The Amazon founder and world's fourth-wealthiest person argued that the bottom half of American earners — people who currently pay about 3% of all federal income tax collected — should pay nothing at all.
"I don't think it should be 3%," Bezos said on Squawk Box. "I think it should be zero."
He framed it around his own family's story. His father was a Cuban immigrant. His mother gave birth to him at 17. She built herself up from difficult circumstances and Bezos said he wants people in similar situations today to have that same shot.

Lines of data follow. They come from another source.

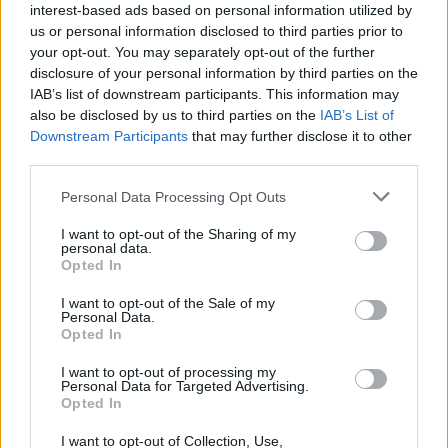
interest-based ads based on personal information utilized by
us or personal information disclosed to third parties prior to
your opt-out. You may separately opt-out of the further
disclosure of your personal information by third parties on the
IAB’s list of downstream participants. This information may
also be disclosed by us to third parties on the
IAB’s List of
Downstream Participants
that may further disclose it to other
third parties.
Personal Data Processing Opt Outs
I want to opt-out of the Sharing of my
Lancer le diaporama
personal data.
Opted In
I want to opt-out of the Sale of my
Personal Data.
Opted In
I want to opt-out of processing my
Personal Data for Targeted Advertising.
Opted In
I want to opt-out of Collection, Use,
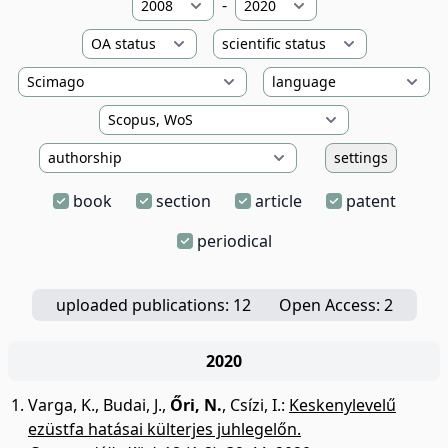
-
settings
book
section
article
patent
periodical
uploaded publications: 12
Open Access: 2
2020
Varga, K.
,
Budai, J.
,
Őri, N.
,
Csízi, I.
:
Keskenylevelű
ezüstfa hatásai külterjes juhlegelőn.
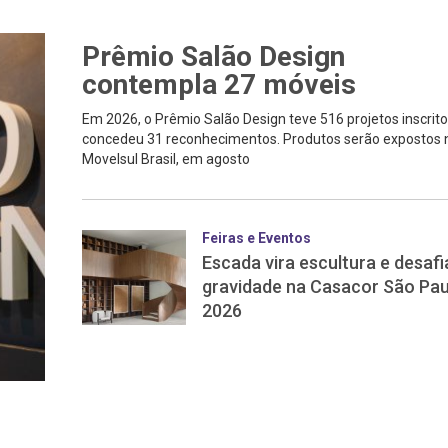
Prêmio Salão Design
contempla 27 móveis
Em 2026, o Prêmio Salão Design teve 516 projetos inscrito
concedeu 31 reconhecimentos. Produtos serão expostos 
Movelsul Brasil, em agosto
Feiras e Eventos
Escada vira escultura e desafi
gravidade na Casacor São Pau
2026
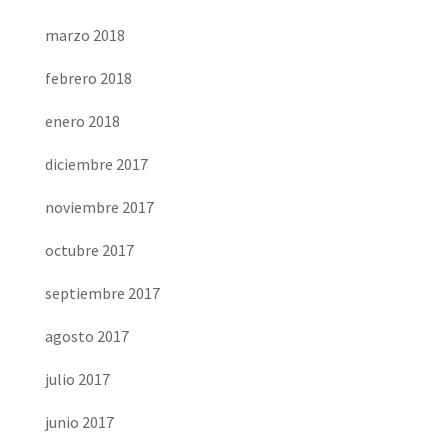
marzo 2018
febrero 2018
enero 2018
diciembre 2017
noviembre 2017
octubre 2017
septiembre 2017
agosto 2017
julio 2017
junio 2017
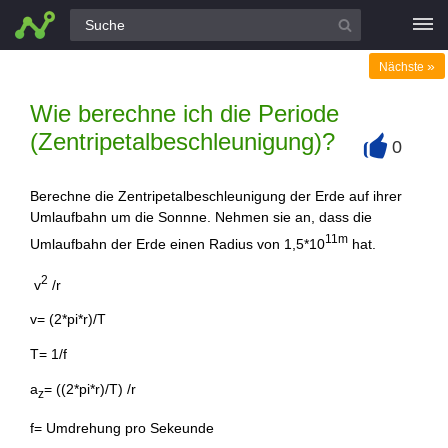
Alle Fragen
»
Nächste
Wie berechne ich die Periode
(Zentripetalbeschleunigung)?
0
+
Berechne die Zentripetalbeschleunigung der Erde auf ihrer
Umlaufbahn um die Sonnne. Nehmen sie an, dass die
11m
Umlaufbahn der Erde einen Radius von 1,5*10
hat.
2
v
/r
v= (2*pi*r)/T
T= 1/f
a
= ((2*pi*r)/T) /r
z
f= Umdrehung pro Sekeunde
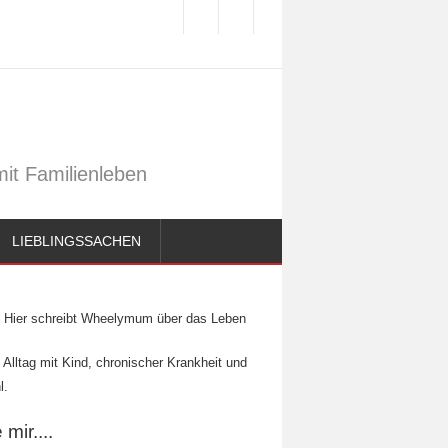
it Familienleben
LIEBLINGSSACHEN
Hier schreibt Wheelymum über das Leben
 Alltag mit Kind, chronischer Krankheit und
l.
mir....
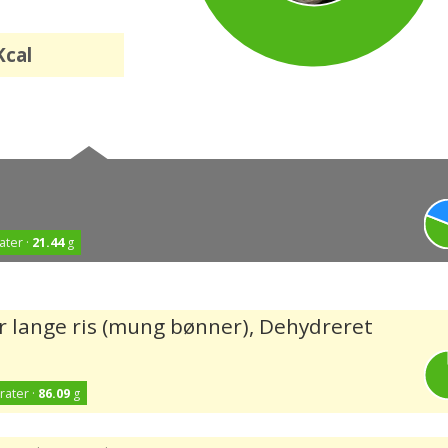
cal
ater ·
21.44
g
ler lange ris (mung bønner), Dehydreret
rater ·
86.09
g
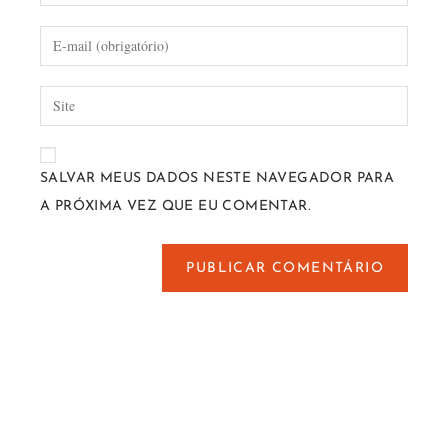
SALVAR MEUS DADOS NESTE NAVEGADOR PARA
A PRÓXIMA VEZ QUE EU COMENTAR.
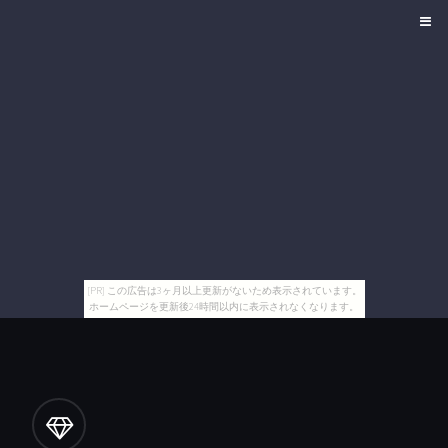
[PR] この広告は3ヶ月以上更新がないため表示されています。
ホームページを更新後24時間以内に表示されなくなります。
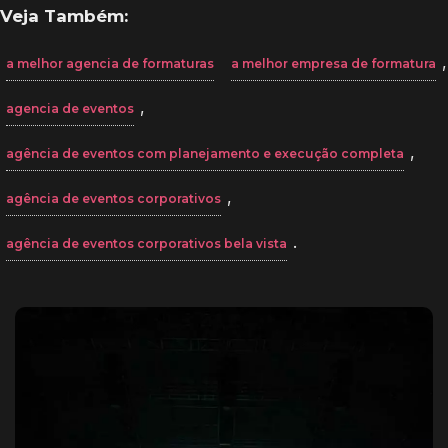
Veja Também:
,
a melhor agencia de formaturas
a melhor empresa de formatura
,
agencia de eventos
,
agência de eventos com planejamento e execução completa
,
agência de eventos corporativos
.
agência de eventos corporativos bela vista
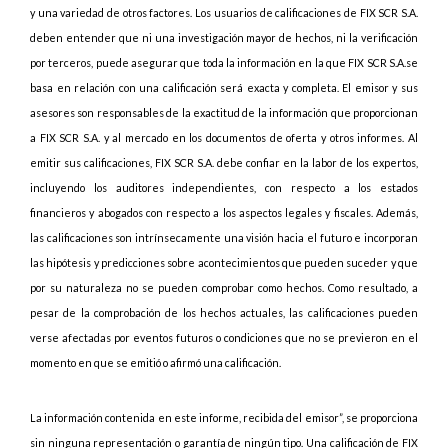
y una variedad de otros factores. Los usuarios de calificaciones de FIX SCR S.A.
deben entender que ni una investigación mayor de hechos, ni la verificación
por terceros, puede asegurar que toda la información en la que FIX SCR S.A.se
basa en relación con una calificación será exacta y completa. El emisor y sus
asesores son responsables de la exactitud de la información que proporcionan
a FIX SCR S.A. y al mercado en los documentos de oferta y otros informes. Al
emitir sus calificaciones, FIX SCR S.A. debe confiar en la labor de los expertos,
incluyendo los auditores independientes, con respecto a los estados
financieros y abogados con respecto a los aspectos legales y fiscales. Además,
las calificaciones son intrínsecamente una visión hacia el futuro e incorporan
las hipótesis y predicciones sobre acontecimientos que pueden suceder y que
por su naturaleza no se pueden comprobar como hechos. Como resultado, a
pesar de la comprobación de los hechos actuales, las calificaciones pueden
verse afectadas por eventos futuros o condiciones que no se previeron en el
momento en que se emitió o afirmó una calificación.
La información contenida en este informe, recibida del emisor”, se proporciona
sin ninguna representación o garantía de ningún tipo. Una calificación de FIX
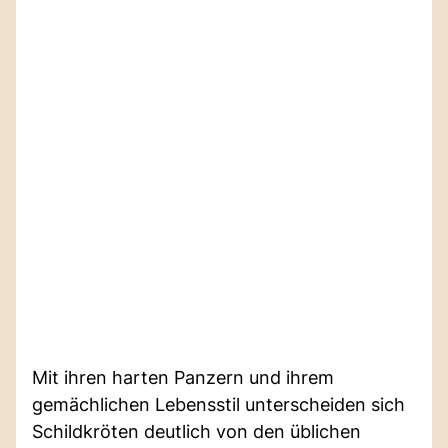
Mit ihren harten Panzern und ihrem
gemächlichen Lebensstil unterscheiden sich
Schildkröten deutlich von den üblichen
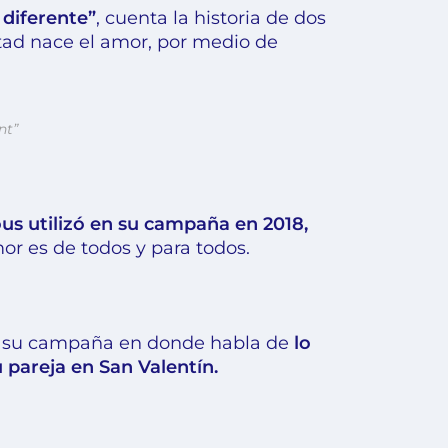
 diferente”
, cuenta la historia de dos
tad nace el amor, por medio de
nt”
us utilizó en su campaña en 2018,
mor es de todos y para todos.
 en su campaña en donde habla de
lo
u pareja en San Valentín.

"We can give them a better chance by eliminating their tax bill," he said. "I don't want to reduce it, I want to eliminate it. I think there's something very powerful about zero."
The Numbers Behind It
According to the nonpartisan Tax Foundation, the top half of U.S. taxpayers currently pay 97% of all federal income tax. The bottom half pays 3%. Eliminating that 3% would shift the entire federal income tax burden to the top half — making an already progressive system even more so.
The proposal isn't as dramatic as it sounds on the surface. Tax policy experts note that the existing tax code already includes numerous provisions that significantly reduce the burden on lower- and middle-income families. Many people in the bottom half of earners already owe very little or nothing after credits and deductions.
Matt Gardner, a senior fellow at the Institute on Taxation and Economic Policy, said Bezos's proposal "sounds more grandiose than it is" and argued the real problem isn't what lower income Americans pay — it's what the wealthiest don't pay. According to ITEP research, Amazon received $17.4 billion in federal income tax breaks in 2025 alone.
The Pushback
Bezos also argued that raising taxes on billionaires wouldn't actually help working people.
"You could double the taxes I pay, and it's not gonna help that teacher in Queens, I promise you," he said.
New York City Mayor Zohran Mamdani had a quick response on X — "I know a few teachers in Queens who would beg to differ."
The Political Wrinkle
Bezos's position is genuinely hard to categorize. Conservatives and libertarians typically advocate for lower taxes broadly. Progressives and Democrats typically focus on raising taxes on the wealthy while cutting them for lower earners. Bezos is proposing relief for low income Americans without touching what he and others at his level pay — which satisfies neither side fully and irritates both.
His comments land in the middle of an active debate. California is currently considering a so-called Billionaire Tax — a one-time 5% wealth tax on roughly 200 billionaires that would raise an estimated $100 billion. Several of those billionaires have said they'd rather leave the state than pay it.
Senator Cory Booker recently introduced legislation that would raise the standard deduction to deliver tax relief on the first $75,000 of income for joint filers while raising rates on top earners — a more traditional progressive approach to the same underlying problem Bezos is describing.
Bezos said he plans to advocate for his position in Washington. He didn't say exactly how.
A man worth an estimated $200 billion saying lower income Americans shouldn't have to pay federal taxes is either a genuine act of conscience or very good public relations. Probably worth noting it costs him nothing either way.